Company Meeting

 

Introduction

A company being an artificial legal person, can only act through some human intermediary. The various provisions of the Act and rules empower members to do certain things. All decisions of the company are taken in meetings.

 

General

a) Requisites of a Valid Meeting: It must be duly convened, legally constituted and properly conducted.

b) Notice of Meeting Must be Proper and Adequate: For general meetings at least 21 clear days notice must be given to every member and auditor of the company. It must specify the date, time and place of meeting.

c) Chairman of the Meeting: Every meeting is presided over by the chairman who is to conduct the proceedings of the meeting properly. The chairman is either the chairman of the board or elected for every meeting. His main role is to maintain order and decorum in the meeting.

d) Quorum: The quorum is generally laid down in the articles. In the absence of any provision in the articles, the quorum is 5 members for public and 2 members for private company. The articles can not provide for a smaller quorum.

e) Voting: To ascertain the sense of the house the chairman of the meeting can use any of the following:

i. Acclamation (By cheering or clapping)

ii. Voice vote

iii. Division

iv. Show of hands

v. Ballot (which can be open or secret)

vi. Poll (According to the number of shares held by a member. A proxy can only vote on a poll, unless the articles may provide otherwise, say permitting a proxy to vote on a show of hands also)

 

f) Agenda: Every general meeting has an agenda to be sent to every member. An agenda is the statement of business to be conducted in a meeting.

 

g) Minutes: The decisions taken in a meeting are recorded as minutes of the meeting. These minutes shall be evidence of the proceedings recorded therein.

 

Kinds of Meetings

The kinds of meetings of a company are shown below:

company meeting

 

Statutory Meeting

a) Object: The main purpose is to enable the members to know at an early date the financial position and prospects of the company and also to provide them an opportunity of discussion on various matters arising out of promotion and formation of a company.
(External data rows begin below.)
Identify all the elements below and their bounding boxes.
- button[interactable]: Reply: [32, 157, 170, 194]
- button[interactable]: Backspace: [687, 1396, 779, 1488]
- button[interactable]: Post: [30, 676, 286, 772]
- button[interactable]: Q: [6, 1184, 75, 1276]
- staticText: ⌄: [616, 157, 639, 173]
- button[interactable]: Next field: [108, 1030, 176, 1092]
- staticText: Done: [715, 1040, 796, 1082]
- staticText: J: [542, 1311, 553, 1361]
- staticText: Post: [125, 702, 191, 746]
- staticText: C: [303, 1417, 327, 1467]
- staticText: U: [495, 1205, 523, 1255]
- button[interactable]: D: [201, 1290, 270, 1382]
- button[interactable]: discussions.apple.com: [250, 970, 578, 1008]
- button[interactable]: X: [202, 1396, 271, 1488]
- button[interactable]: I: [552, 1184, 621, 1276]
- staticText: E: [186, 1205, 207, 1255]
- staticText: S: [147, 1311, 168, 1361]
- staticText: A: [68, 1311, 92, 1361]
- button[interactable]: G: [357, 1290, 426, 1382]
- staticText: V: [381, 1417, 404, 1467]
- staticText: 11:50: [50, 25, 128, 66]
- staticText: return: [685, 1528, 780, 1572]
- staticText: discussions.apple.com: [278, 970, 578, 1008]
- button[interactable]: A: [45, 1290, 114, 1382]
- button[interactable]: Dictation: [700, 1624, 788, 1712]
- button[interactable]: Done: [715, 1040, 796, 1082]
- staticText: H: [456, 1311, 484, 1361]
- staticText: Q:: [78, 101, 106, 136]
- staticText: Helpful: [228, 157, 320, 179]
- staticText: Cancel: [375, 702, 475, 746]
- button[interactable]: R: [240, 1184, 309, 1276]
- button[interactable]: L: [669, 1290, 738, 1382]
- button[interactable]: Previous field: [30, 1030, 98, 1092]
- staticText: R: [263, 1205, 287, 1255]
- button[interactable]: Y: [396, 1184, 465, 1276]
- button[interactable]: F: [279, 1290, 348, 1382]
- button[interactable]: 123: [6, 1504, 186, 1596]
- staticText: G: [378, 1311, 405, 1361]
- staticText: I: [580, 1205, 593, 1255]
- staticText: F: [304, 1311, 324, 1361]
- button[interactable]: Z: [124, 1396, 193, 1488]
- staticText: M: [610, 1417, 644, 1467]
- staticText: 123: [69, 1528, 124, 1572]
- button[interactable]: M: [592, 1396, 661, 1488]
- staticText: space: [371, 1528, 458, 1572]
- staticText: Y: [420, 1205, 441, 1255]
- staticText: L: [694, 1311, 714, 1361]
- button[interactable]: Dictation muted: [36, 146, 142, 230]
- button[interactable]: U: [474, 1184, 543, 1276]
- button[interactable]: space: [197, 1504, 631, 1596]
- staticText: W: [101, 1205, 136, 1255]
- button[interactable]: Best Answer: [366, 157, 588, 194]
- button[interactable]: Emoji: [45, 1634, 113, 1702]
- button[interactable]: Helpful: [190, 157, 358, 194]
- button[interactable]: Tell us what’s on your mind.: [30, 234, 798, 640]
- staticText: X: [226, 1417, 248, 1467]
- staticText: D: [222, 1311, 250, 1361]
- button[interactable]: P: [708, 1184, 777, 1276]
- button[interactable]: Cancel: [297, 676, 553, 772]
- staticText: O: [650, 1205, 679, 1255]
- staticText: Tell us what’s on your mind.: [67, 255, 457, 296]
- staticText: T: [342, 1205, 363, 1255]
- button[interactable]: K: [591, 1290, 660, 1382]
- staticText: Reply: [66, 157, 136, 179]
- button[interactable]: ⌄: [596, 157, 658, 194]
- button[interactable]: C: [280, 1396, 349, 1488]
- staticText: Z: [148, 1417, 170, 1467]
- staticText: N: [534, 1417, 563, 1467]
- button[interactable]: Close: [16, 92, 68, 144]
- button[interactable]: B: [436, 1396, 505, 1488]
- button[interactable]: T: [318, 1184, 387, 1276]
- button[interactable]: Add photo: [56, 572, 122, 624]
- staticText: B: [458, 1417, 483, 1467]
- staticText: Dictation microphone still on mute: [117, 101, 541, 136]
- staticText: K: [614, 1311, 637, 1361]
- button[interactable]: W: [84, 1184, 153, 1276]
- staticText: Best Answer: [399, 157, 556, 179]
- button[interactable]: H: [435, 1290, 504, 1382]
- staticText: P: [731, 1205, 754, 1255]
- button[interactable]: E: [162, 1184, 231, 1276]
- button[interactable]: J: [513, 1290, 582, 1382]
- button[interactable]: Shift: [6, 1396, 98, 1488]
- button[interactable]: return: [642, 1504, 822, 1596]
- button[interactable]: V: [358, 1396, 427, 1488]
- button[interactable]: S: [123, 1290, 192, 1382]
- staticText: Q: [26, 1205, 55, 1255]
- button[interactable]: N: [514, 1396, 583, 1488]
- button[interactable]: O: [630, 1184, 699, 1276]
b) When Held: Only Once in the life time of the company. It is to be held within a period of not less than one month but not more than six months from the date the company is entitled to commence business. This is the first meeting of the shareholders.

c) Not Required to be Held: A private company is not required to hold a statutory meeting. This meeting is also not required to be held by a public company not having share capital or has unlimited liability or a government company.

d) Notice: At least 21 days notice is to be given.

e) Statutory Report: Is presented in this meeting. Its contents include, total shares allotted, total amount of cash received, an abstract of receipts and payments, details of contract, directors, brokerage and commission.

f) In case of default: Penalty is Rs. 5000 and is also a ground for winding up.

 

 

Annual General Meeting (AGM)

a) Which company to hold: Every company either public or private.

b) When to be held: Every calender year, i.e. once annually.

c) Gap between two AGM:

i. First AGM: May be held within 18 months from the date of incorporation.

First AGM must be held not later than 9 months from the date of closing of financial year.

ii. Subsequent AGM: There must be one meeting held in each calendar year.

The gap between two AGMs must not be more than 15 months. This period can be extended to 18 months by the Registrar. Meeting must be held not later than 6 months from the close of the financial year.

iii. Extension of time: Registrar can give extension time upto a maximum of 3 months.

iv. Business to be transacted: Ordinary business like consideration of annual accounts, declaration of dividend, appointment of directors and auditors or any special business may be transacted.

v. Notice: 21 days.

vi. Default: Central government can give directions as it thinks expedient. Penalty provided is Rs. 50,000 or in case of continuing default Rs. 2500 per day.

 

Extraordinary General Meeting (EGM)

All general meetings other than the AGM shall be EGMs. Some of the points relating to EGM are:

 

a) When to be convened: For transacting some urgent or special business that may arise between two AGMs, e.g. removal of a director/auditor.

b) Business to be transacted: All business transacted in EGM is called special business and accompanied by an ‘Explanatory Statement’.

c) Who may call: An EGM may be called by:

i. The board on its own.

ii. The directors on requisition, if the requisitionists are the holders of 1/10 of total voting power.

iii. The requisitionists themselves, if the board does not call the meeting within 45 days of the deposit of a valid requisition. Meeting must be held within 3 months of the date of deposit of requisition.

iv. The Tribunal (NCLT).

 

d) An institutional shareholder can requisition an EGM.45

 

e) All reasonable expenses incurred by the requisitionists by reason of the failure of the board to call a meeting shall be repaid to the requisitionist by the company.

 

Board Meeting

a) When to hold: Atleast once in every three calendar months and 4 meetings every year.46

b) Notice: To be given to every director in writing. No form or period of notice is laid down. Usually a week’s notice is sufficient. The notice must state, the date, time and place of meetings.

c) Quorum: 1/3 of the total strength or two, whichever is higher.

d) Passing of resolution by circulation is permissible.